▸ **Input data**:
* * * *

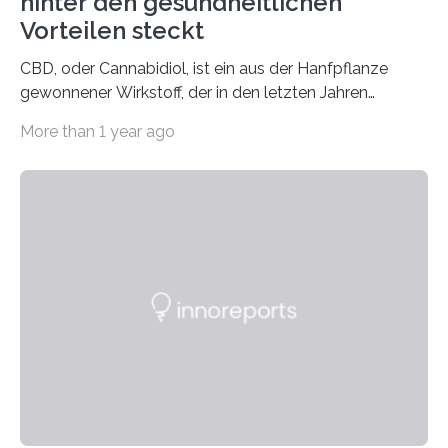
hinter den gesundheitlichen
Vorteilen steckt
CBD, oder Cannabidiol, ist ein aus der Hanfpflanze
gewonnener Wirkstoff, der in den letzten Jahren
immens an Popularität gewonnen hat. Anders als das
More than 1 year ago
psychoaktive THC (Tetrahydrocannabinol) enthält CBD
keine rauschfördernden Eigenschaften und wird vor
allem für seine potenziellen gesundheitlichen Vorteile
geschätzt. Doch was steckt tatsächlich hinter den
positiven Effekten von CBD, und wie hängen diese mit
den biologischen Prozessen im menschlichen Körper
zusammen? Welche neuen Erkenntnisse liefert die
Forschung und welche Entwicklungen gibt es auf
diesem Gebiet? In diesem Artikel…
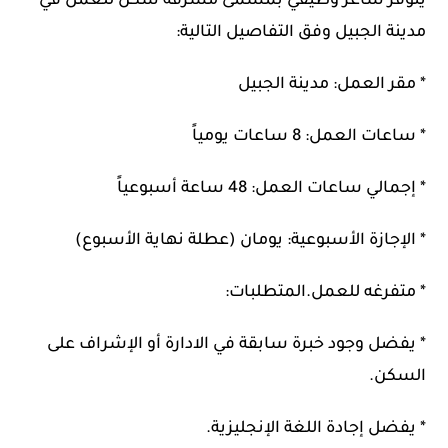
يتوفر شاغر وظيفي بمسمى مشرفة سكن للعمل في
مدينة الجبيل وفق التفاصيل التالية:
* مقر العمل: مدينة الجبيل
* ساعات العمل: 8 ساعات يومياً
* إجمالي ساعات العمل: 48 ساعة أسبوعياً
* الإجازة الأسبوعية: يومان (عطلة نهاية الأسبوع)
* ⁠متفرغه للعمل.المتطلبات:
* يفضل وجود خبرة سابقة في الادارة أو الإشراف على
السكن.
* يفضل إجادة اللغة الإنجليزية.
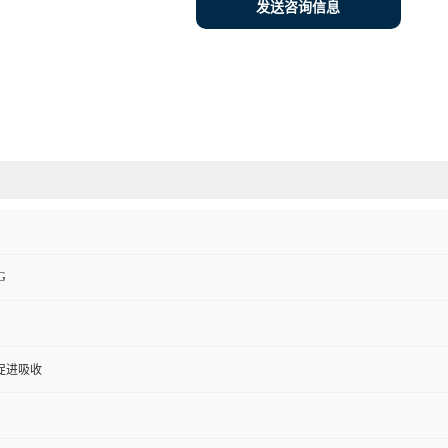
发送咨询信息
G
促进吸收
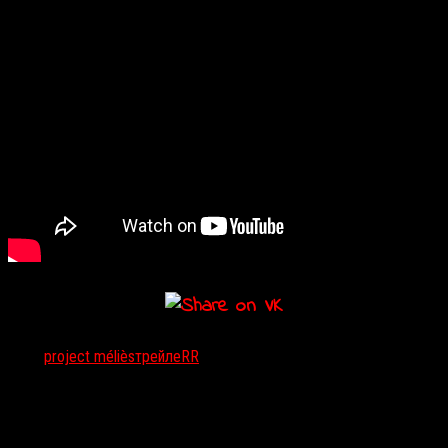
Тэги:
project méliès
трейлеRR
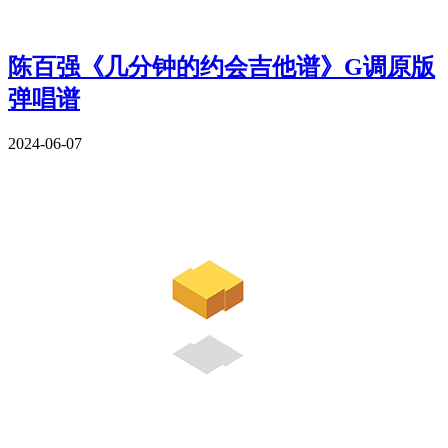
陈百强《几分钟的约会吉他谱》G调原版
弹唱谱
2024-06-07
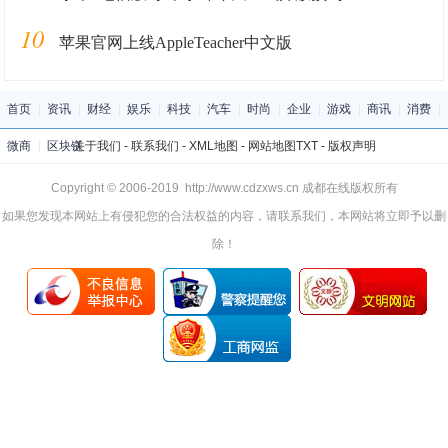
10
苹果官网上线AppleTeacher中文版
首页
|
资讯
|
财经
|
娱乐
|
科技
|
汽车
|
时尚
|
企业
|
游戏
|
商讯
|
消费
|
微商
|
区块链
关于我们
-
联系我们
-
XML地图
-
网站地图
TXT
-
版权声明
Copyright © 2006-2019 http://www.cdzxws.cn 成都在线版权所有
如果您发现本网站上有侵犯您的合法权益的内容，请联系我们，本网站将立即予以删
除！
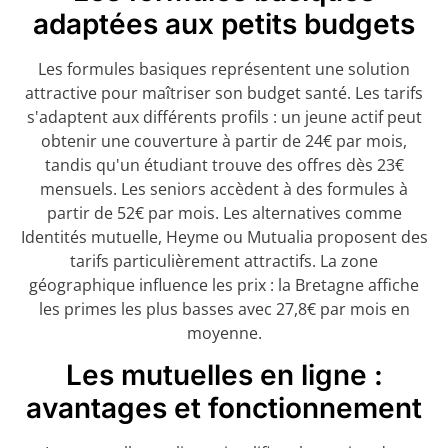
adaptées aux petits budgets
Les formules basiques représentent une solution
attractive pour maîtriser son budget santé. Les tarifs
s'adaptent aux différents profils : un jeune actif peut
obtenir une couverture à partir de 24€ par mois,
tandis qu'un étudiant trouve des offres dès 23€
mensuels. Les seniors accèdent à des formules à
partir de 52€ par mois. Les alternatives comme
Identités mutuelle, Heyme ou Mutualia proposent des
tarifs particulièrement attractifs. La zone
géographique influence les prix : la Bretagne affiche
les primes les plus basses avec 27,8€ par mois en
moyenne.
Les mutuelles en ligne :
avantages et fonctionnement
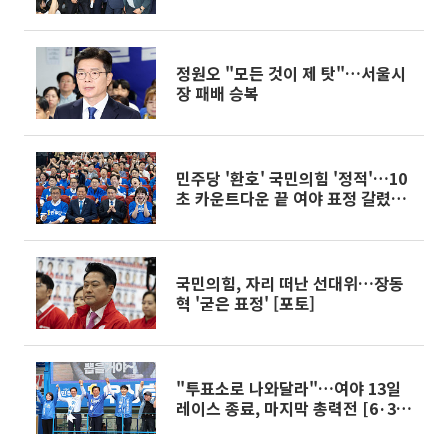
받들겠다”[종합]
정원오 "모든 것이 제 탓"…서울시
장 패배 승복
민주당 '환호' 국민의힘 '정적'…10
초 카운트다운 끝 여야 표정 갈렸다
[선택, 6·3 지선]
국민의힘, 자리 떠난 선대위…장동
혁 '굳은 표정' [포토]
"투표소로 나와달라"…여야 13일
레이스 종료, 마지막 총력전 [6·3
선거 풍향계]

* * * *

▸ **Try it**: Every line of the listing above that includes "يفضل" should be copied out.

▸ **Output for this task**:
* يفضل وجود خبرة سابقة في الادارة أو الإشراف على
* يفضل إجادة اللغة الإنجليزية.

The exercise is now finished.